One question I get all the time is “how precise do I have to be with the text I am working on?” “Does it really matter if I change a few words?” “Do I have to be word-perfect?” Actors have wrestled with this question from centuries. Even Shakespeare had to reprimand his actors: “let those that play your clowns speak no more than is set down for them”.
Within StageMilk, I get to talk with many of the best playwrights, screenwriters, acting teachers, casting directors and actors, from across the industry, and after discussing this with many of these industry heavyweights the resounding answer is…
ABSOLUTELY 100% YES!
Always Aim for Perfection
So my first point is that we should always aim to be word-perfect. The reality is this will not always be possible, maybe you have 24 hours notice and 20 pages of dialogue to get through and you have to paraphrase a little. Or maybe you just make a good old fashioned blunder. It happens.

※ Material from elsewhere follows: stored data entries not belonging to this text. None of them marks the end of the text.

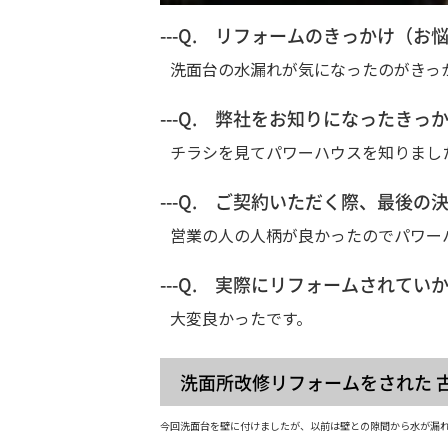
---Q. リフォームのきっかけ（
洗面台の水漏れが気になったのがきっ
---Q. 弊社をお知りになったき
チラシを見てパワーハウスを知りまし
---Q. ご契約いただく際、最後
営業の人の人柄が良かったのでパワー
---Q. 実際にリフォームされてい
大変良かったです。
洗面所改修リフォームをされた 
今回洗面台を壁に付けましたが、以前は壁との隙間から水が漏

But I think we have to remember that our role as actors is to bring stories to life, stories written by playwrights and screenwriters. As Larry Moss would say there is no greater relationship than that of writer and actor. When it works well it’s truly incredible. And when does it work well? When we both respect each other. And what is more disrespectful than to say to a writer I can write better than you, and start mucking around with their words.
These are the words the writer has given you, and as hard as they may sometimes be to speak in a fluent, natural and truthful way, we must endeavour to do so.
However, let’s get into some of the grey…
I want to stand firm on my first point, but I also want to share a good standard rule when it comes to this question. The better the writer the more word-perfect you have to be. If you mess up even a syllable of Shakespeare, a discerning audience member will know. Shakespeare, Chekhov, Aphra Benn, Lucy Prebble. Their words are not to be toyed with.
However, you’re doing a local student film or small commercial casting, and you’re already picking your way through a labyrinth of typos, you may have a little more freedom to play. And this may even be encouraged.
Golden Rule: The better the writer, the more word-perfect you have to be.
So I’ve now shared my golden rule: the better the writer the more precise you have to be. But there are other examples where we can explore being a little looser with the text…
First of all, an interesting area is in auditions. Auditions should be a playful environment where you work collaboratively with the director or casting director. I don’t recommend going in and rewriting the script on a first read, but if you have an idea and you feel it suits the tone of the production you can definitely be playful here. Though, you really have to get very good at reading the room. In auditions all the same rules apply, but I have interviewed a number of casting directors that have openly encouraged improvisation and ad-libbing. So if you feel it works and they are open to it, you can sometimes loosen things up a bit more here. That being said, there’s no need to go changing WHOLE lines just for the sake of it – that could come across as abrasive, rude and egotistical. Be humble about it.
Note: remember it’s so important to understand what it is you are auditioning for before you start mucking about with the text. Aaron Sorkin is not going to be impressed with you ad-libbing around his dialogue! But a comedy TV series audition, however, you might have more room to move to make the text your own. Which brings me nicely to my next point…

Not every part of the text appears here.